Berdymukhamedov has run the gas-rich Central Asian nation since 2006 with sweeping powers and no effective opposition. His 40-year-old son Serdar, a deputy prime minister, is seen as the likely successor.
The 64-year-old leader, whose current term was set to end in 2024, is also the prime minister of the former Soviet republic and speaker of the upper house of parliament.
In his strongest hint yet that he wants to resign, the country's leader said late on Friday that he reached "a difficult decision" about his leadership because of his age, adding that the country needed "young leaders".
"The road to governance at this new stage in the development of our country should be given to young leaders who have been brought up in a spiritual environment and in accordance with the high requirements of our time," Berdymukhamedov said, in quotes relayed by the state information agency.
Berdymukhamedov offered no timeframe for stepping down but said he wished to remain in politics in his role as chairman of parliament's upper chamber.
A series of promotions given to Serdar - who has served as a diplomat, Member of Parliament, minister and a provincial governor - has also prompted speculation that the president was grooming him as his successor.
Known as a fan of local Alabai dogs and Akhal-Teke horses to which he has dedicated state holidays and erected monuments, Berdymukhamedov is commonly referred to as Arkadag (Protector) by the media in the former Soviet republic which borders Afghanistan and exports gas to China and Russia.
US-based democracy research group Freedom House regularly places the gas-rich country alongside North Korea as one of the most politically closed countries in the world, with little known about how the regime makes day-to-day decisions.
A near-total control of information in the country has meant even the most obvious shortcomings of the state cannot be discussed publicly.
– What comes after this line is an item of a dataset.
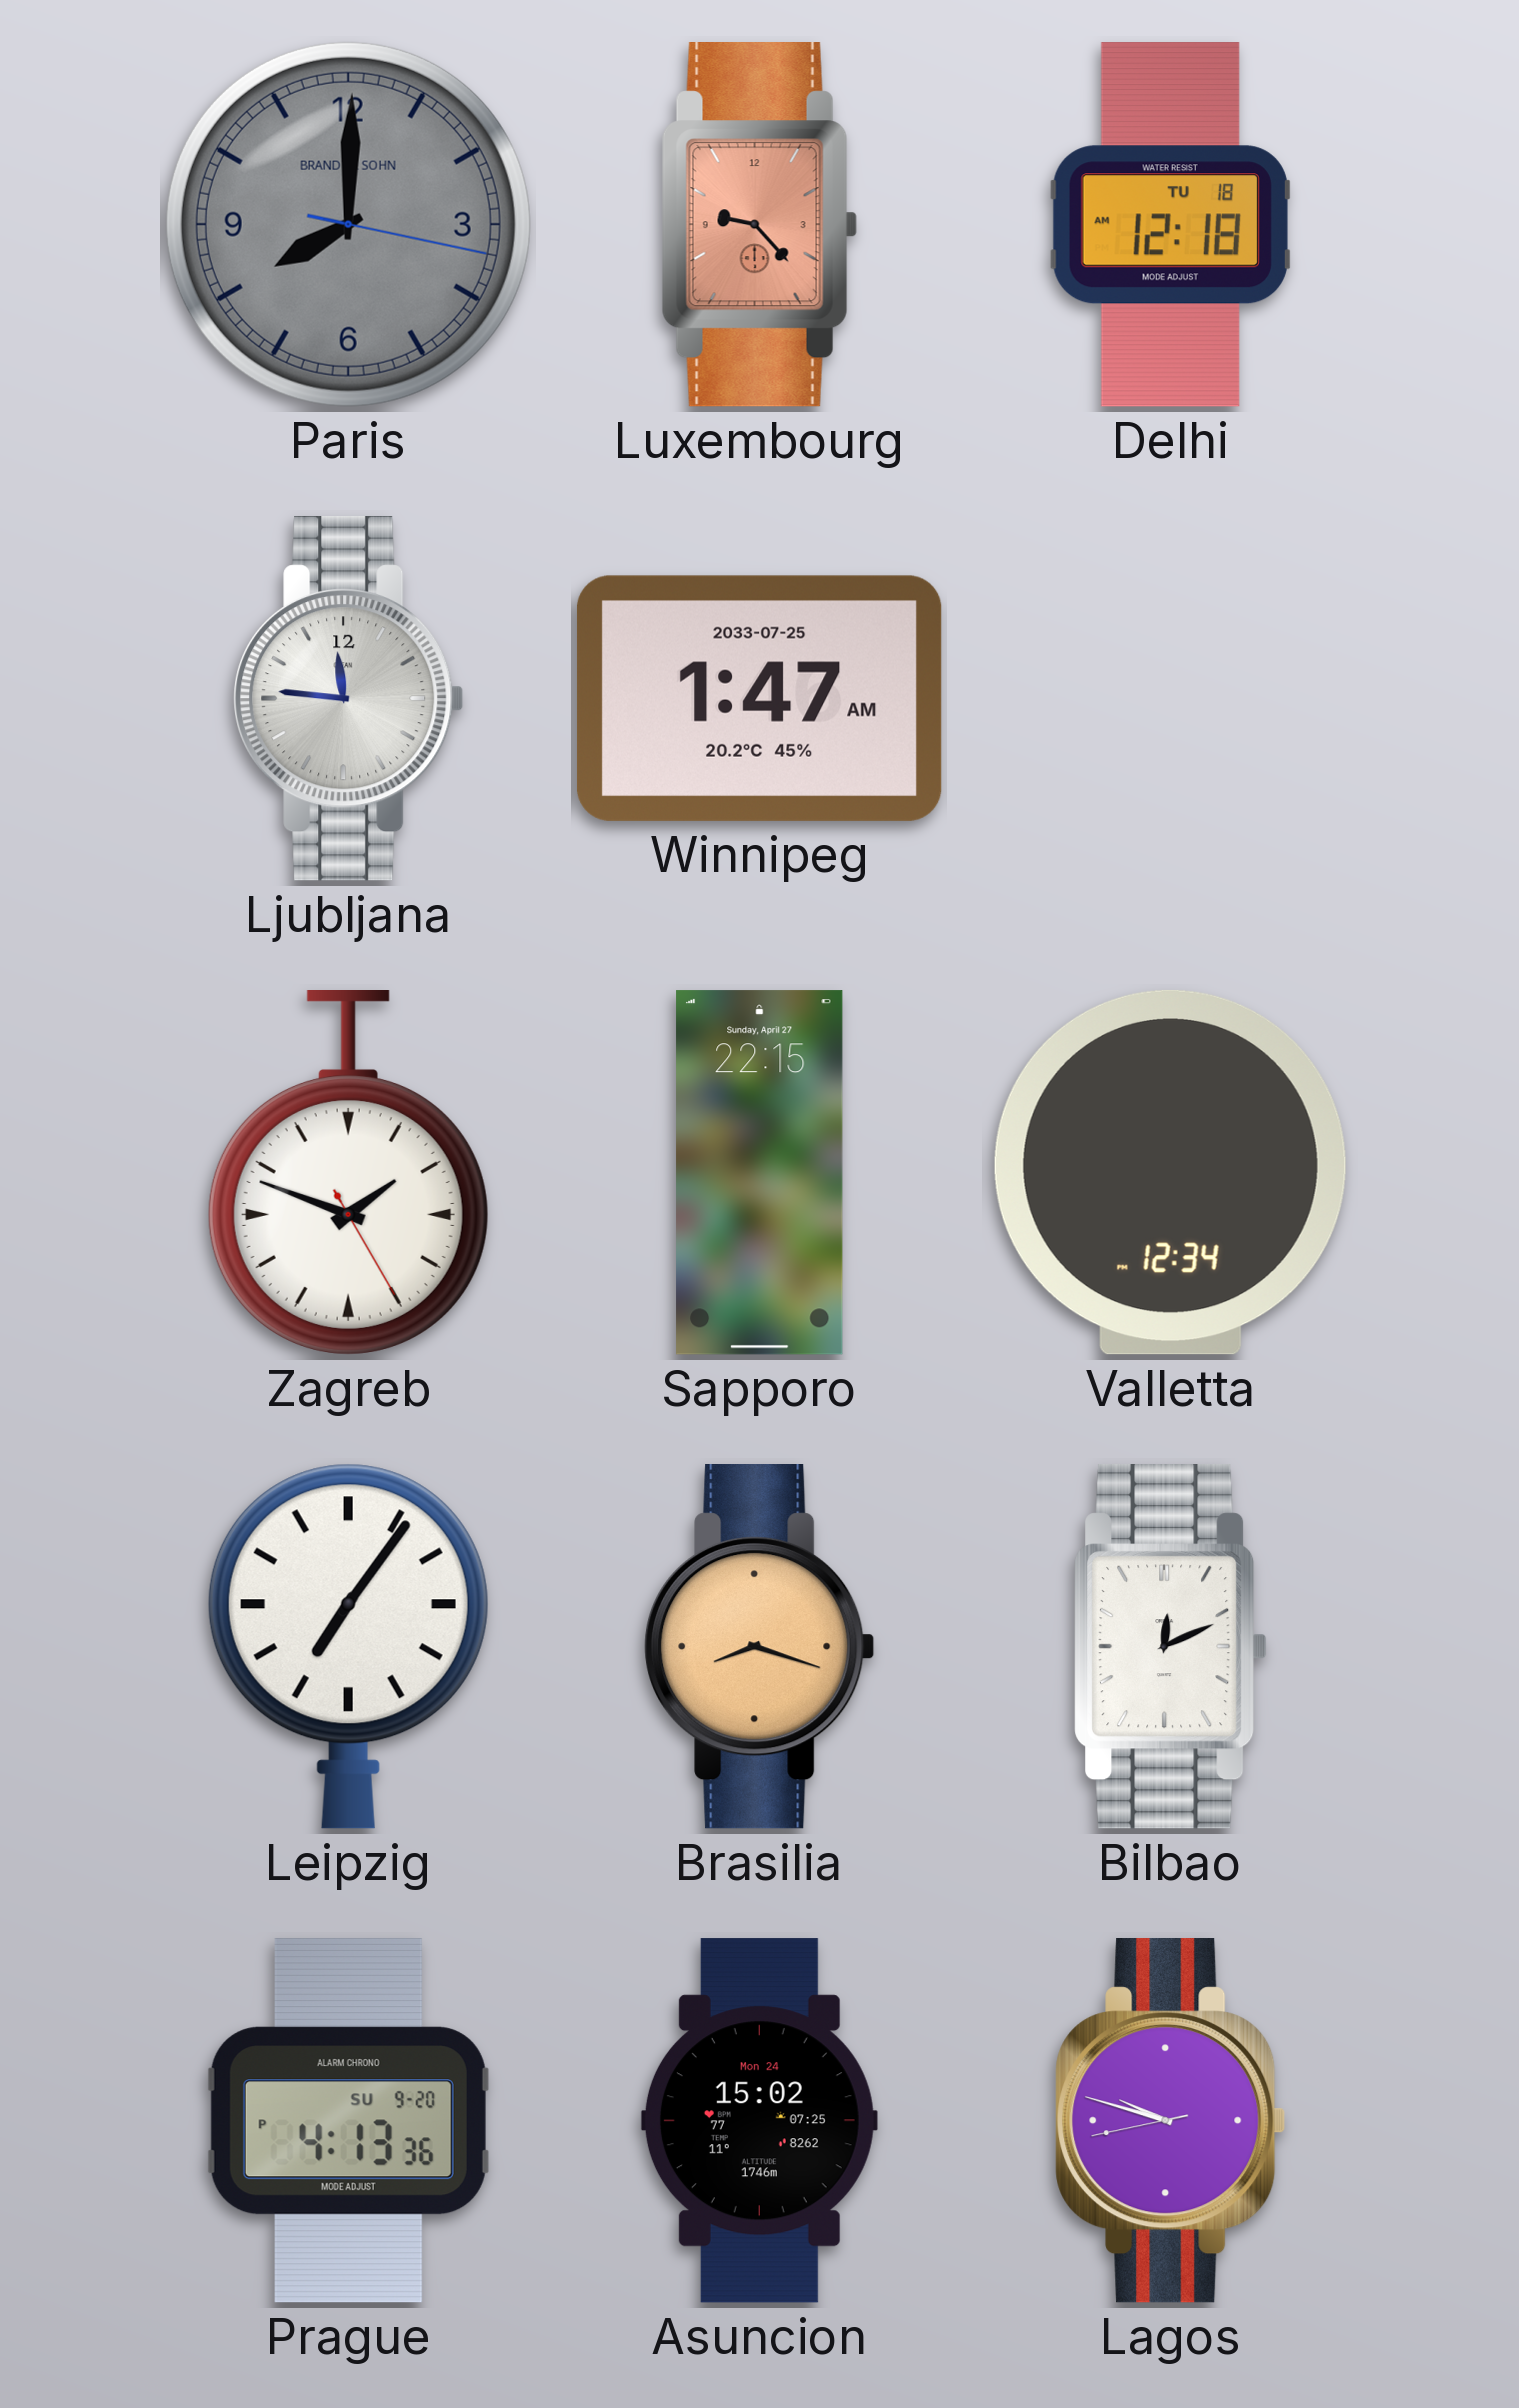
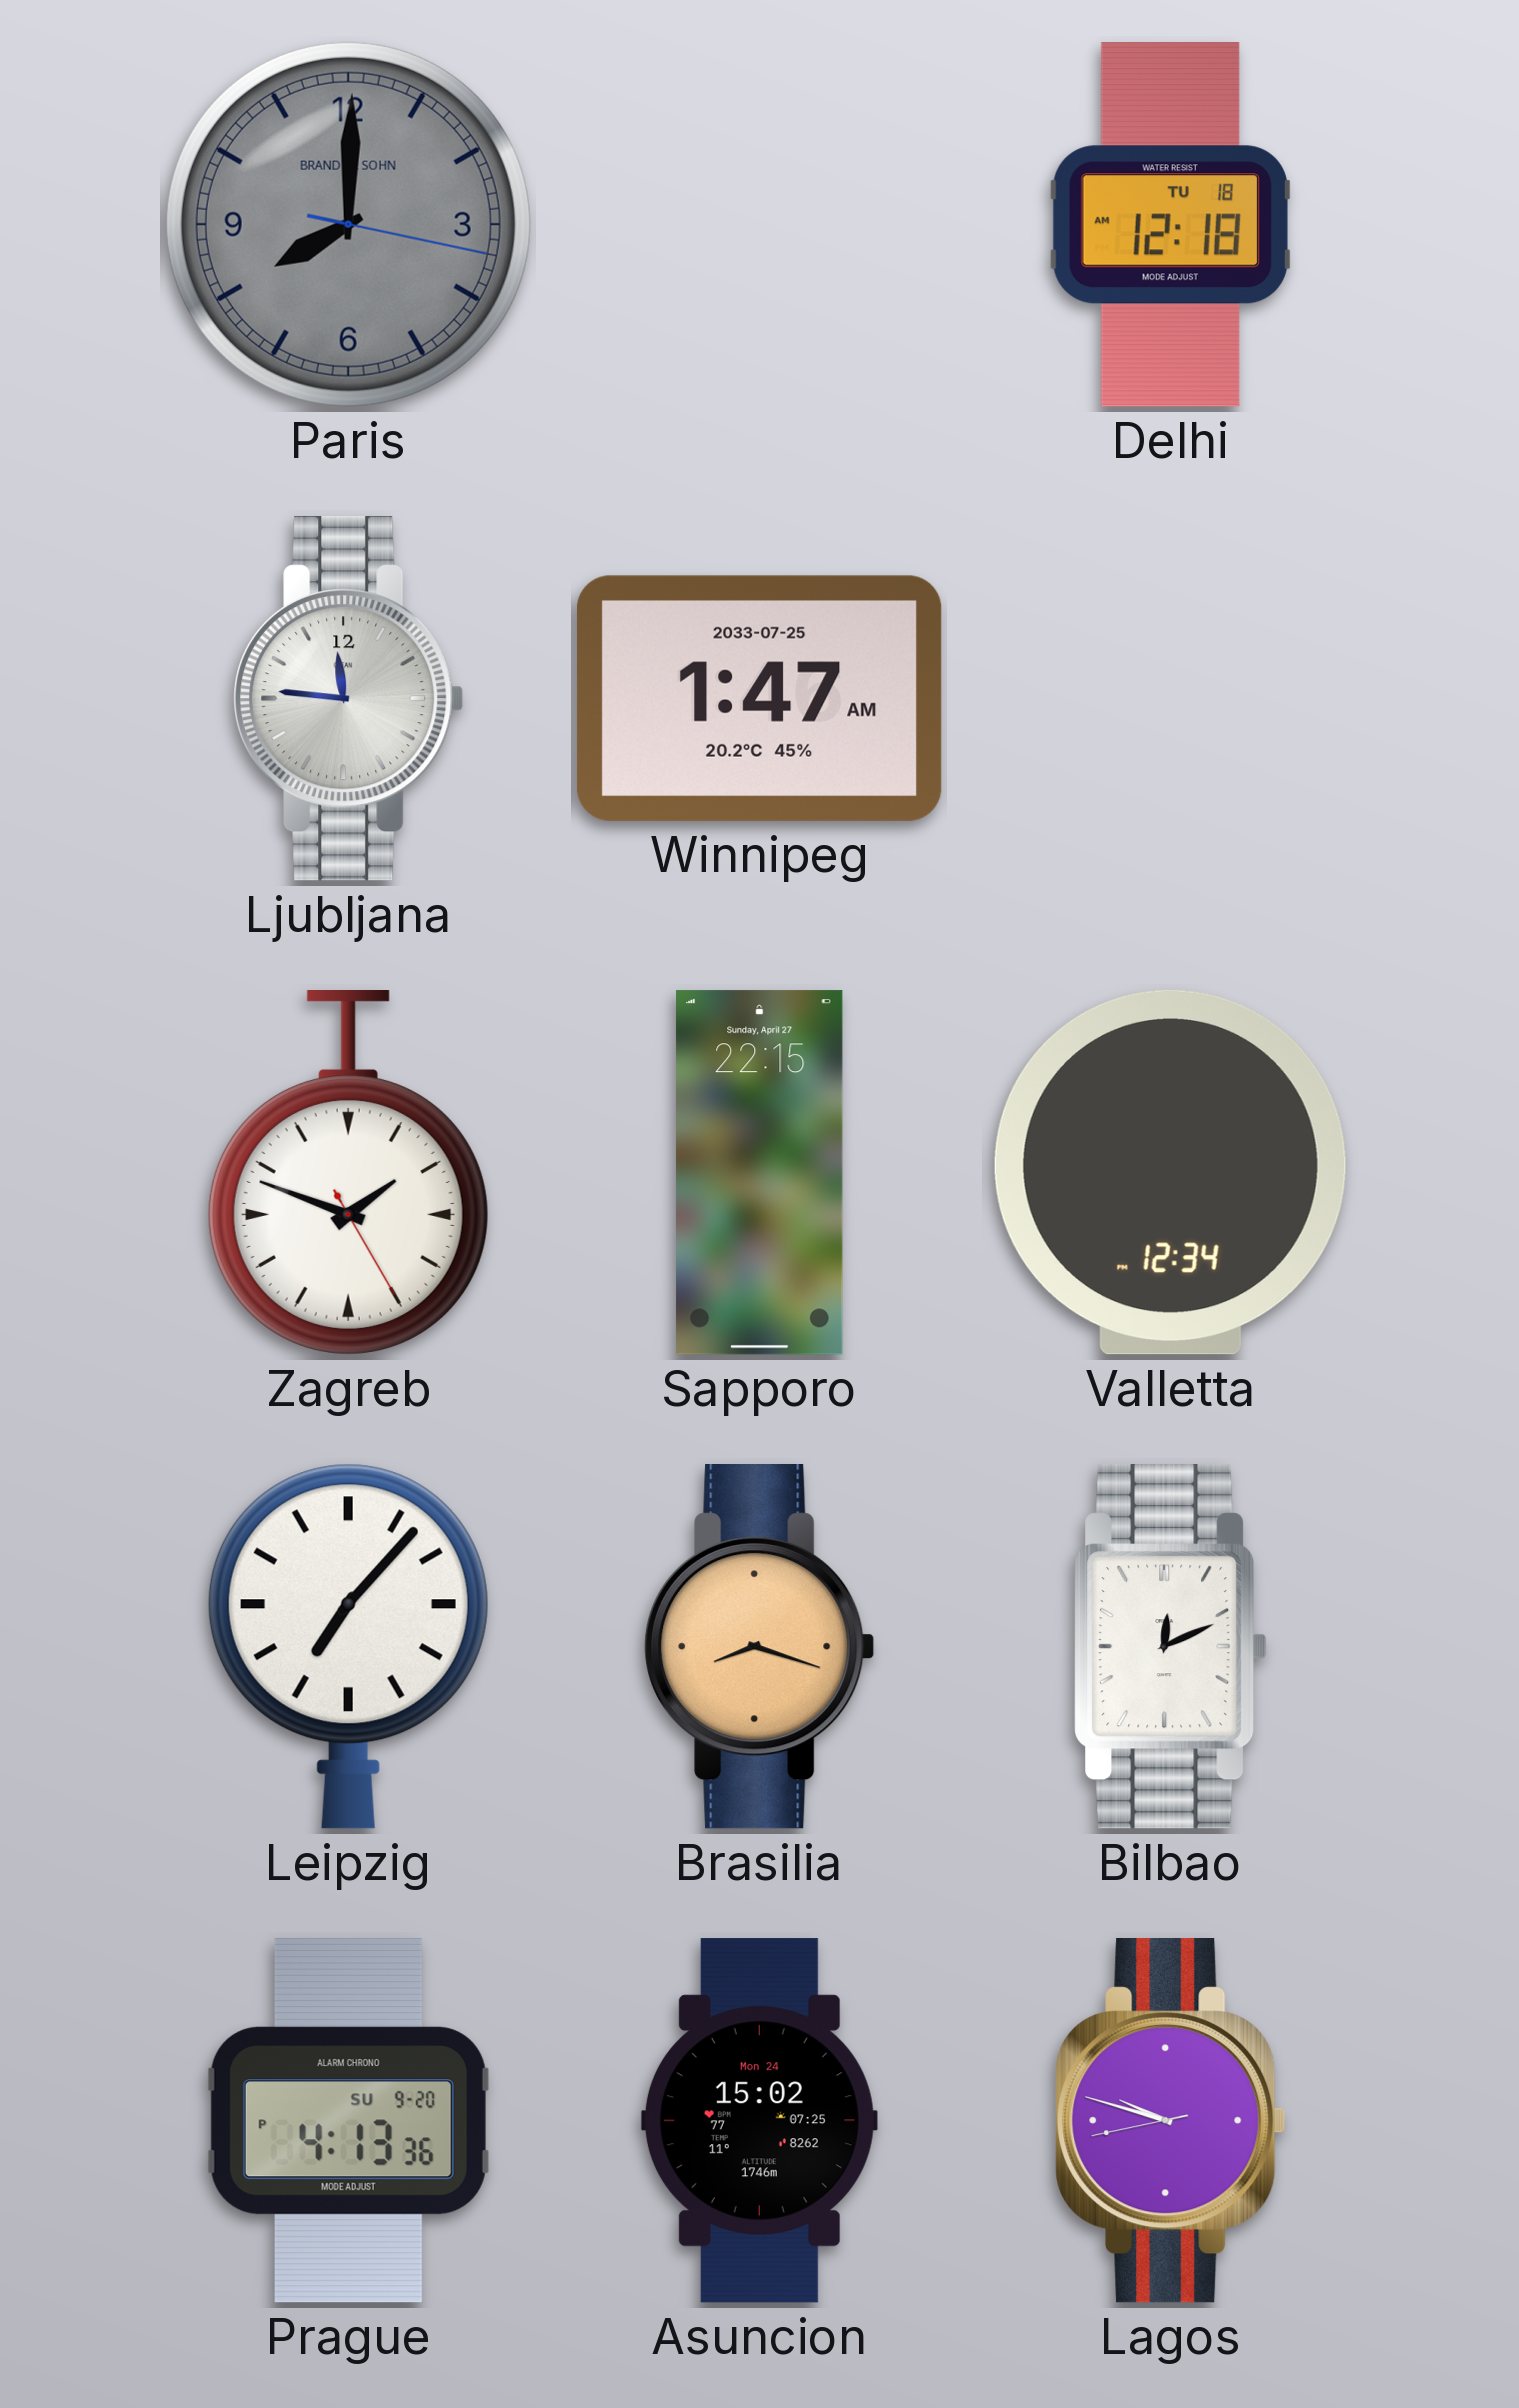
Luxembourg: 9:23 -> none
Leipzig: 7:06 -> 7:07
Reporters Without Borders ranked in 2019 Turkmenistan as the most dangerous country in the world for journalists to do their job.
Berdymukhamedov, who took power after his predecessor Saparmurat Niyazov died in 2006, heads a state where corruption is systemic, and the legal code is subject to the shifting day-to-day whims of the president.
Chronic mismanagement has meant that, despite having some of the largest natural gas reserves in the world, the country's estimated five million residents face rampant inflation and a faltering economy.